Selain itu, Feby memaparkan, revisi Permen ESDM juga mengatur perubahan yang berkaitan dengan ekspor dan impor. Mengingat saat ini PLN mengalami surplus dan keterbatasan PLN untuk bisa menerima pembangkit yang bersifat intermiten, untuk itu perubahan Permen ini tidak ada ekspor. Artinya, tetap terkoneksi dengan PLN namun ketika ada ekspor, ini tidak dihitung pengurangan tagihan konsumen.
“Dengan tidak adanya pengakuan ekspor impor di revisi Permen ESDM 26/2021 memang pemanfaatan energi surya untuk sektor residensial menjadi tidak menarik, namun paling tidak adanya regulasi saat ini membuka kesempatan bagi industri punya minat dan kepentingan dalam memasang PLTS rooftop karena memang ini tuntutan pasar. Ke depannya revisi Permen ini akan dilakukan review lagi serta bisa membuka lagi ekspor impor,” tegas Feby.
Anggota Dewan Energi Nasional, Herman Darnel Ibrahim mengkritisi terkait konten revisi Permen ESDM 26/2021 yang menghapus aturan ekspor listrik ke PLN. Menurut Herman, hal tersebut memperlihatkan langkah Indonesia ke dunia yang tidak akan mengembangkan PLTS rooftop, padahal potensinya besar dan tanpa sewa lahan. Ia menandaskan dalam proses pemutakhiran Kebijakan Energi Nasional (KEN) saat ini, energi surya akan memainkan peran utama dalam mencapai bauran energi terbarukan di sektor ketenagalistrikan.
“Proyeksinya solar menjadi yang utama di sektor listrik. Angka energi surya (di KEN yang terbaru-red) diproyeksikan pada 2060 sekitar 500-600 GW. Di KEN yang lama pada 2050 (energi surya-red) 120 GW Tetapi realisasinya yang kurang cepat.,” papar Herman.
Direktur Proyek dan Operasi Pertamina New & Renewable Energy (Pertamina NRE), Norman Ginting menjelaskan, pihaknya berkomitmen dalam mendukung pemerintah untuk mencapai target net zero emission (NZE) pada 2060 atau lebih cepat. Salah satu upayanya tersebut dengan mulai membangun portofolio di energi surya, termasuk dalam pemanfaatan teknologi sel surya.
“Kami telah berhasil menyelesaikan lebih dari 50 megawatt PLTS, yang salah satu di antaranya adalah yang terbesar di internal Pertamina Hulu Rokan dengan total rencana kapasitas terpasang sebesar 25 megawatt.
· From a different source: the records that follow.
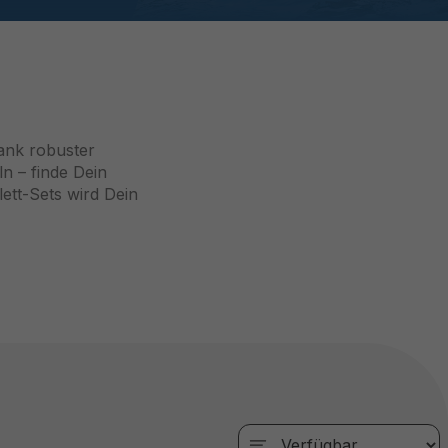
ank robuster
ln – finde Dein
ett-Sets wird Dein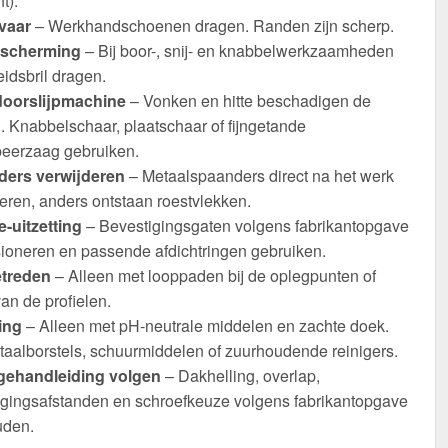
t).
vaar
– Werkhandschoenen dragen. Randen zijn scherp.
scherming
– Bij boor-, snij- en knabbelwerkzaamheden
eidsbril dragen.
oorslijpmachine
– Vonken en hitte beschadigen de
. Knabbelschaar, plaatschaar of fijngetande
eerzaag gebruiken.
ers verwijderen
– Metaalspaanders direct na het werk
eren, anders ontstaan roestvlekken.
-uitzetting
– Bevestigingsgaten volgens fabrikantopgave
ioneren en passende afdichtringen gebruiken.
etreden
– Alleen met looppaden bij de oplegpunten of
an de profielen.
ing
– Alleen met pH-neutrale middelen en zachte doek.
taalborstels, schuurmiddelen of zuurhoudende reinigers.
ehandleiding volgen
– Dakhelling, overlap,
igingsafstanden en schroefkeuze volgens fabrikantopgave
den.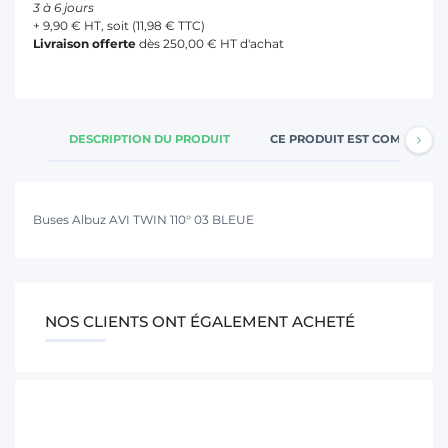
3 à 6 jours
+ 9,90 € HT, soit (11,98 € TTC)
Livraison offerte
dès 250,00 € HT d'achat
DESCRIPTION DU PRODUIT
CE PRODUIT EST COMPATIBL
Buses Albuz AVI TWIN 110° 03 BLEUE
NOS CLIENTS ONT ÉGALEMENT ACHETÉ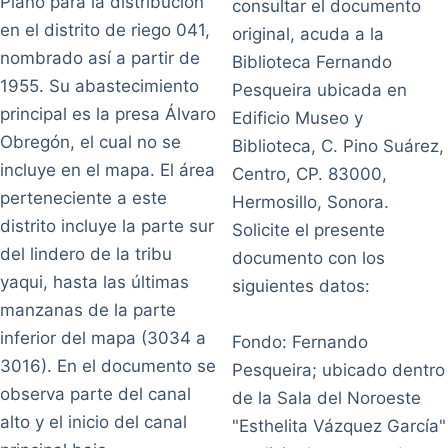
Plano para la distribución
consultar el documento
en el distrito de riego 041,
original, acuda a la
nombrado así a partir de
Biblioteca Fernando
1955. Su abastecimiento
Pesqueira ubicada en
principal es la presa Álvaro
Edificio Museo y
Obregón, el cual no se
Biblioteca, C. Pino Suárez,
incluye en el mapa. El área
Centro, CP. 83000,
perteneciente a este
Hermosillo, Sonora.
distrito incluye la parte sur
Solicite el presente
del lindero de la tribu
documento con los
yaqui, hasta las últimas
siguientes datos:
manzanas de la parte
inferior del mapa (3034 a
Fondo: Fernando
3016). En el documento se
Pesqueira; ubicado dentro
observa parte del canal
de la Sala del Noroeste
alto y el inicio del canal
"Esthelita Vázquez García"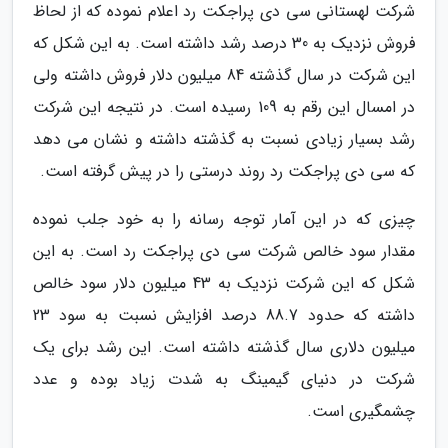
شرکت لهستانی سی دی پراجکت رد اعلام نموده که از لحاظ
فروش نزدیک به 30 درصد رشد داشته است. به این شکل که
این شرکت در سال گذشته 84 میلیون دلار فروش داشته ولی
در امسال این رقم به 109 رسیده است. در نتیجه این شرکت
رشد بسیار زیادی نسبت به گذشته داشته و نشان می دهد
که سی دی پراجکت رد روند درستی را در پیش گرفته است.
چیزی که در این آمار توجه رسانه را به خود جلب نموده
مقدار سود خالص شرکت سی دی پراجکت رد است. به این
شکل که این شرکت نزدیک به 43 میلیون دلار سود خالص
داشته که حدود 88.7 درصد افزایش نسبت به سود 23
میلیون دلاری سال گذشته داشته است. این رشد برای یک
شرکت در دنیای گیمینگ به شدت زیاد بوده و عدد
چشمگیری است.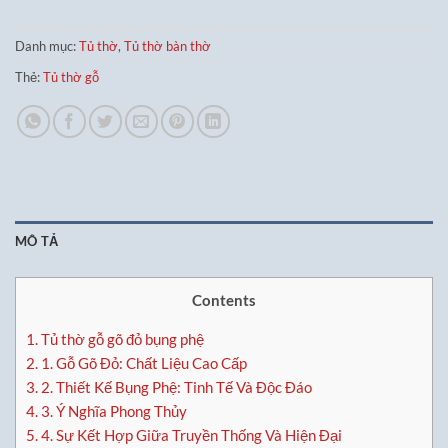
Danh mục:
Tủ thờ
,
Tủ thờ bàn thờ
Thẻ:
Tủ thờ gỗ
MÔ TẢ
Contents
1.
Tủ thờ gỗ gõ đỏ bụng phệ
2.
1. Gỗ Gõ Đỏ: Chất Liệu Cao Cấp
3.
2. Thiết Kế Bụng Phệ: Tinh Tế Và Độc Đáo
4.
3. Ý Nghĩa Phong Thủy
5.
4. Sự Kết Hợp Giữa Truyền Thống Và Hiện Đại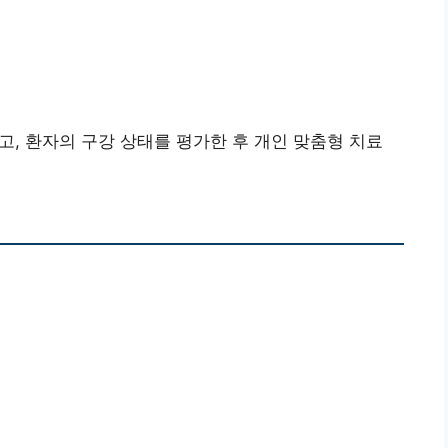
하고, 환자의 구강 상태를 평가한 후 개인 맞춤형 치료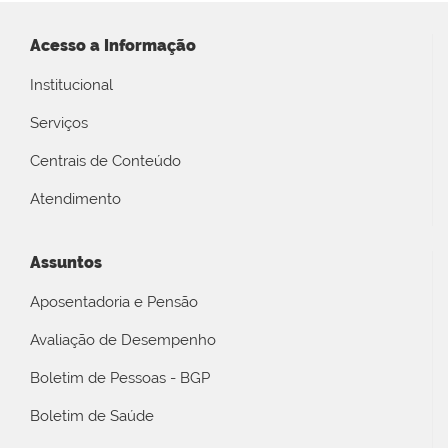
Acesso a Informação
Institucional
Serviços
Centrais de Conteúdo
Atendimento
Assuntos
Aposentadoria e Pensão
Avaliação de Desempenho
Boletim de Pessoas - BGP
Boletim de Saúde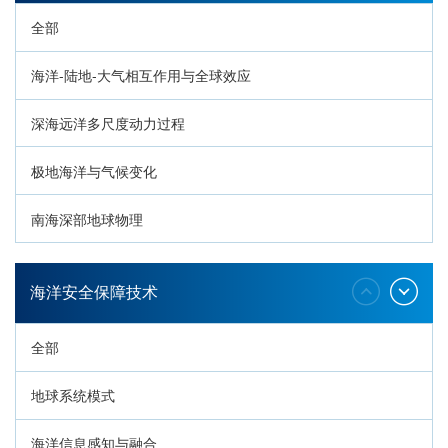
全部
海洋-陆地-大气相互作用与全球效应
深海远洋多尺度动力过程
极地海洋与气候变化
南海深部地球物理
深海生命与生态过程
海洋安全保障技术
全部
地球系统模式
海洋信息感知与融合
Selain itu, Pertamina memiliki kepentingan yang besar, bagaimana menjalankan dan mengimplementasikan green hydrogen dari tenaga surya karena kita melihat green hidrogen lebih mudah dalam proses shifting,” tegas Norman.
Menurut Norman, saat ini masyarakat dan industri sudah menunggu adanya listrik yang berbasis energi terbarukan. Peluang dari pengembangan PLTS itu sangat besar dari on grid maupun off grid. Untuk itu, pihaknya membutuhkan dukungan yang lebih masif lagi dalam pengembangan energi surya di Indonesia.
Ashwin Balasubramanian, Associate Partner McKinsey menyatakan, potensi teknis energi surya begitu signifikan, lebih dari 3000 GW. Proyeksinya lebih dari 400 GW perlu dibangun dalam 30-40 tahun. Hal ini juga menjadi peluang investasi yang besar dan berkontribusi terhadap pendapatan domestik bruto (PDB) dengan terbukanya lapangan kerja baru.
“Apabila kita berkaca dengan perkembangan energi surya di Vietnam dan Thailand, mereka telah berkembang 10-15 kali lipat. India mengembangkan lebih dari 16 GW. Hal tersebut menunjukkan perkembangan energi surya memungkinkan dengan kondisi dan aspirasi yang tepat,” kata Ashwin.